Task description: Write out the entries below exactly, but only from the line containing "политике и делам ве..." through the line containing "VISSZA A TETEJÉRE", and without the pictures.

Data:
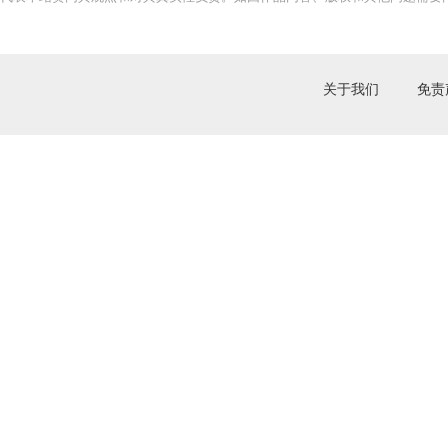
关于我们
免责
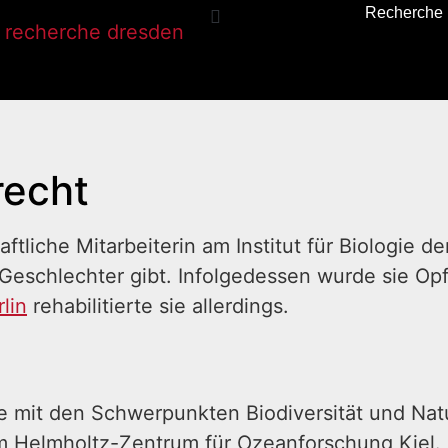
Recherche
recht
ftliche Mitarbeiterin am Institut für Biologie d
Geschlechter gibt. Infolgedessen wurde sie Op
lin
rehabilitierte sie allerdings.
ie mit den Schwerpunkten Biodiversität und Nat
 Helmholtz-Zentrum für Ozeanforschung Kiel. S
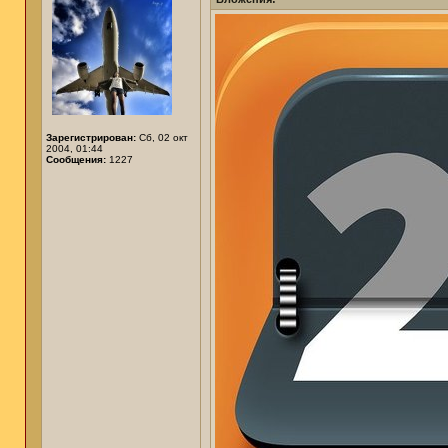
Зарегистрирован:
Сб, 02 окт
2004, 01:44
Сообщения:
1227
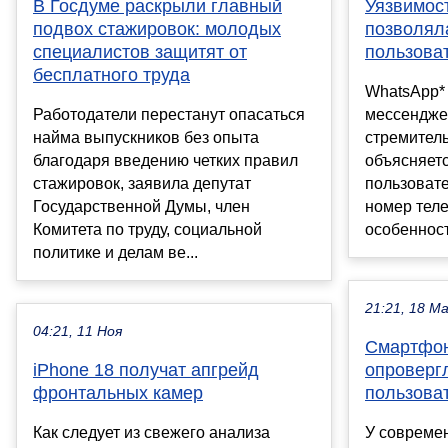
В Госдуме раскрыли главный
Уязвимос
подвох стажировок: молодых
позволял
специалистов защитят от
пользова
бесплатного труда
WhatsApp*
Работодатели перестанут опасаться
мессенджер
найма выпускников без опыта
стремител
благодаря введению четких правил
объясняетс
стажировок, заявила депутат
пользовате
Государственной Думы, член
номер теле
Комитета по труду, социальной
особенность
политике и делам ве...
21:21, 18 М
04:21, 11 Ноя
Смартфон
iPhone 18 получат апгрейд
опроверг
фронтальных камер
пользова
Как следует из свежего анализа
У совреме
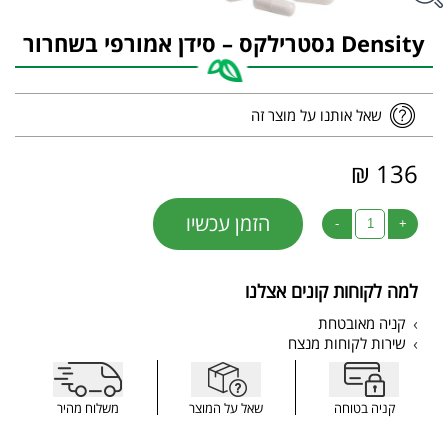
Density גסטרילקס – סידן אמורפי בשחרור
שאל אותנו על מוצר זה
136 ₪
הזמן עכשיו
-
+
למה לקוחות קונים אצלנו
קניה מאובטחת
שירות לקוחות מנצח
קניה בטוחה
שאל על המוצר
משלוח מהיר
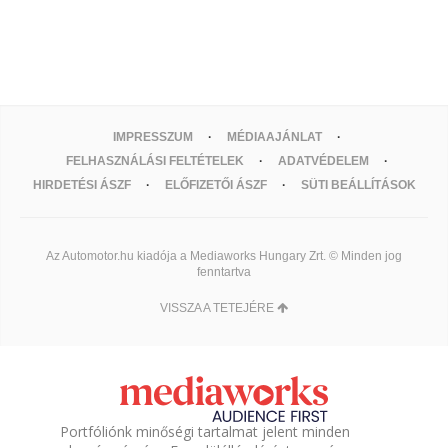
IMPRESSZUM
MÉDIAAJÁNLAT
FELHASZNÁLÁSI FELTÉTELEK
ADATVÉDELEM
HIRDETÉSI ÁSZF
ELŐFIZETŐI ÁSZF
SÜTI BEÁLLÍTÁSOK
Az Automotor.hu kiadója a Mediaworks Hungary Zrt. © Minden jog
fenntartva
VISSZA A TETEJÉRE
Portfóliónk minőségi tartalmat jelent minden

Result of the task:
политике и делам ве...
21:21, 18 М
04:21, 11 Ноя
Смартфон
iPhone 18 получат апгрейд
опроверг
фронтальных камер
пользова
Как следует из свежего анализа
У совреме
Density גסטרילקס – סידן אמורפי בשחרור
שאל אותנו על מוצר זה
136 ₪
הזמן עכשיו
-
+
למה לקוחות קונים אצלנו
קניה מאובטחת
שירות לקוחות מנצח
קניה בטוחה
שאל על המוצר
משלוח מהיר
IMPRESSZUM
MÉDIAAJÁNLAT
FELHASZNÁLÁSI FELTÉTELEK
ADATVÉDELEM
HIRDETÉSI ÁSZF
ELŐFIZETŐI ÁSZF
SÜTI BEÁLLÍTÁSOK
Az Automotor.hu kiadója a Mediaworks Hungary Zrt. © Minden jog
fenntartva
VISSZA A TETEJÉRE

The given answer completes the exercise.